Economos v Bloom |
2020 NY Slip Op 05034 [186 AD3d 1493] |
September 23, 2020 |
Appellate Division, Second Department |
Published by New York State Law Reporting Bureau pursuant to Judiciary Law § 431. |
Joanne Economos, Appellant, v Ellen Bloom et al., Respondents, et al., Defendant. |
Law Offices of Michael S. Lamonsoff, PLLC, New York, NY (Stacey Haskel of counsel), for appellant.
Penino & Moynihan, LLP, White Plains, NY (Henry L. Liao of counsel), for respondents.
James E. Johnson, Corporation Counsel, New York, NY (Jane L. Gordon and Jonathan A. Popolow of counsel), for defendant City of New York.
In an action to recover damages for personal injuries, the plaintiff appeals from an order of the Supreme Court, Kings County (Reginald A. Boddie, J.), dated March 8, 2019. The order, insofar as appealed from, granted that branch of the motion of the defendants Ellen Bloom and Robert Bloom which was for summary judgment dismissing the complaint insofar as asserted against them.

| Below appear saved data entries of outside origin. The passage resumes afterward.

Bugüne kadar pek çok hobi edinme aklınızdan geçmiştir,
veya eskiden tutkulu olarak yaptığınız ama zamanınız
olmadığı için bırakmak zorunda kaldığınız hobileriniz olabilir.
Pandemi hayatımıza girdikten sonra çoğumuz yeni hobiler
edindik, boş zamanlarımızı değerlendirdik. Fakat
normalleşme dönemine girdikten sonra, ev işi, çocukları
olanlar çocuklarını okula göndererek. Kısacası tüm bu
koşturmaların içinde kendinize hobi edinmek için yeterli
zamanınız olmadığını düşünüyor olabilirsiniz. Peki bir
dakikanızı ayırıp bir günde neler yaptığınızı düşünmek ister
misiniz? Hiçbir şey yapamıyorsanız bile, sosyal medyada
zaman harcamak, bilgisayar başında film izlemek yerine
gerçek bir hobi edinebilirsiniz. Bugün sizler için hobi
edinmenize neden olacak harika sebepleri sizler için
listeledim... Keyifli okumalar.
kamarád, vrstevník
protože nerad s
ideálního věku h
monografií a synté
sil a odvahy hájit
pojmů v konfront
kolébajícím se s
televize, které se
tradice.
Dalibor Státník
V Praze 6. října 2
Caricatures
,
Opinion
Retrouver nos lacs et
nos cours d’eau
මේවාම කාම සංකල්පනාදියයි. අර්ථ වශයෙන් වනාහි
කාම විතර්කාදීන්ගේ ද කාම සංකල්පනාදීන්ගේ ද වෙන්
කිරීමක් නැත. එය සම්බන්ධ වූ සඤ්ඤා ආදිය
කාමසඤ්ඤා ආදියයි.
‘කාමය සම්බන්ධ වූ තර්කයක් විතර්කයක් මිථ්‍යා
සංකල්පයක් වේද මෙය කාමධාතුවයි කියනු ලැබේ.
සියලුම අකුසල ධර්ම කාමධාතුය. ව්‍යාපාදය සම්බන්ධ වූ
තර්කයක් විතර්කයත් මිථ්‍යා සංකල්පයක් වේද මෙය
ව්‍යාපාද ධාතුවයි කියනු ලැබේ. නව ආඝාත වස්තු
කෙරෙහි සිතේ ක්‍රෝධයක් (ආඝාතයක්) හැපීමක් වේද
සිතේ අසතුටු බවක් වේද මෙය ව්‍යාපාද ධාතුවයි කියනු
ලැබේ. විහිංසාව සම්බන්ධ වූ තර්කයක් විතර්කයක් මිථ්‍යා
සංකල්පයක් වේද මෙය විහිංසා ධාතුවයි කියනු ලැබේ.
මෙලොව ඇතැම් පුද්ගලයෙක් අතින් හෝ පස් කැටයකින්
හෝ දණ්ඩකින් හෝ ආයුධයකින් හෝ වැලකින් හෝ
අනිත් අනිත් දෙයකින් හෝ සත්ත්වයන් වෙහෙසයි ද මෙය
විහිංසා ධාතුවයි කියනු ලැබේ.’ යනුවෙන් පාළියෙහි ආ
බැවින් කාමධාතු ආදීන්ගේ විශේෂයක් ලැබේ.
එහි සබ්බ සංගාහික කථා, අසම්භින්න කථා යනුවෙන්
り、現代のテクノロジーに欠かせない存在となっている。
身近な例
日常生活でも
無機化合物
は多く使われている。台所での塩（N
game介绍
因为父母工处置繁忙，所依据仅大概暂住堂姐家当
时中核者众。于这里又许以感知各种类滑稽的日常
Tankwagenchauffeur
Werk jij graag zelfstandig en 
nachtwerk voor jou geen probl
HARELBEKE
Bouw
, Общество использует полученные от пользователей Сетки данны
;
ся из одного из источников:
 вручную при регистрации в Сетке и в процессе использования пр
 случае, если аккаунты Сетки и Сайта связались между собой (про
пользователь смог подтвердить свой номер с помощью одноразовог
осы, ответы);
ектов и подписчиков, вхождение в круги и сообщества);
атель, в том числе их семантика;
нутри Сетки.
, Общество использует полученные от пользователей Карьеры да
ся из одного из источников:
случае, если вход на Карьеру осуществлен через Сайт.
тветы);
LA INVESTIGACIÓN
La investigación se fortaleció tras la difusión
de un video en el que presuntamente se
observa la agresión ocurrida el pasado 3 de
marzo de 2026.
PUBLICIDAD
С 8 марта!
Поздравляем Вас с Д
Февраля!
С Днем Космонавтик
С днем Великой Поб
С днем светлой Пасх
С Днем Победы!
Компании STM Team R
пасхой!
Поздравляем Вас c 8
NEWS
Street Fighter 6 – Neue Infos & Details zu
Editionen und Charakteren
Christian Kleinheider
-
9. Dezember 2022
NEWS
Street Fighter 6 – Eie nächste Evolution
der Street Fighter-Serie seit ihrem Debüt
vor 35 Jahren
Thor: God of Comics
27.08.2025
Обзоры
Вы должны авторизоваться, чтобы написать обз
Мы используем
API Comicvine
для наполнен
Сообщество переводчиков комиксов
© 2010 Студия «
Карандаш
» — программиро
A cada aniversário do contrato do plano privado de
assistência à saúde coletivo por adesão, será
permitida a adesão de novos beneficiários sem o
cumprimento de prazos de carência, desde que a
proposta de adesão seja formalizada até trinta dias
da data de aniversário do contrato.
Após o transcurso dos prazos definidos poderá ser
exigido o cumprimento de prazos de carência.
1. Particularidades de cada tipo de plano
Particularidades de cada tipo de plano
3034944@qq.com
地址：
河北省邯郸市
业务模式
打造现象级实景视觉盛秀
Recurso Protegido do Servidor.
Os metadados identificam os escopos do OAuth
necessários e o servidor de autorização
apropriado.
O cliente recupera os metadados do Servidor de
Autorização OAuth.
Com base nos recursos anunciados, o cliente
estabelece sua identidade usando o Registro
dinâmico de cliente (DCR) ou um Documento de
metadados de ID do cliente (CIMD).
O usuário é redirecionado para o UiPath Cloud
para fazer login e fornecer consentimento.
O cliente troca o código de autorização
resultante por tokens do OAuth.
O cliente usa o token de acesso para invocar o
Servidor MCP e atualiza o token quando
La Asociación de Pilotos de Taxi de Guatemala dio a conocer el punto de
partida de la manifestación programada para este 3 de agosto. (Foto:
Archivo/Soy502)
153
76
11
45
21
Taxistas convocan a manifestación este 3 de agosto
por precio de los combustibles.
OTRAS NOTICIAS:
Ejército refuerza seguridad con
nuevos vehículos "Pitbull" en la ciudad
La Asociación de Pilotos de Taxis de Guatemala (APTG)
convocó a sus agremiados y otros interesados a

Ordered that the order is reversed insofar as appealed from, on the law, with costs, and that branch of the motion of the defendants Ellen Bloom and Robert Bloom which was for summary judgment dismissing the complaint insofar as asserted against them is denied.
The plaintiff commenced this action against the defendants Ellen Bloom and Robert Bloom (hereinafter together the Bloom defendants) and another defendant to recover damages for personal injuries she allegedly sustained when she tripped and fell on a sidewalk abutting the Bloom defendants' property. The Bloom defendants moved, inter alia, for summary judgment dismissing the complaint insofar as asserted against them. In an order dated March 8, 2019, the Supreme Court, among other things, granted that branch of the Bloom defendants' motion, concluding that the plaintiff could not identify what had caused her to fall. The plaintiff appeals.
"A plaintiff's inability to identify the cause of his or her fall is fatal to a cause of action to recover damages for personal injuries because a finding that the defendant's negligence, if any, proximately caused the plaintiff's injuries would be based on speculation" (Vojvodic v City of New York, 148 AD3d 1086, 1087 [2017]; see Buglione v Spagnoletti, 123 AD3d 867, 867 [2014]). Here, the Bloom defendants demonstrated their prima facie entitlement to judgment as a matter of law dismissing the complaint insofar as asserted against them by showing that the plaintiff could not identify the cause of her fall (see Vojvodic v City of New York, 148 AD3d at 1087; Buglione v Spagnoletti, 123 AD3d at 867). In opposition, however, the plaintiff's submissions, viewed in the light most favorable to her, raised a triable issue of fact in this regard (see Matadin v Bank of Am. Corp., 163 AD3d 799, 799-800 [2018]; see also Buglione v Spagnoletti, 123 AD3d at 867-868).
Accordingly, the Supreme Court should have denied that branch of the Bloom defendants' motion which was for summary judgment dismissing the complaint insofar as asserted against them. Leventhal, J.P., LaSalle, Brathwaite Nelson and Iannacci, JJ., concur.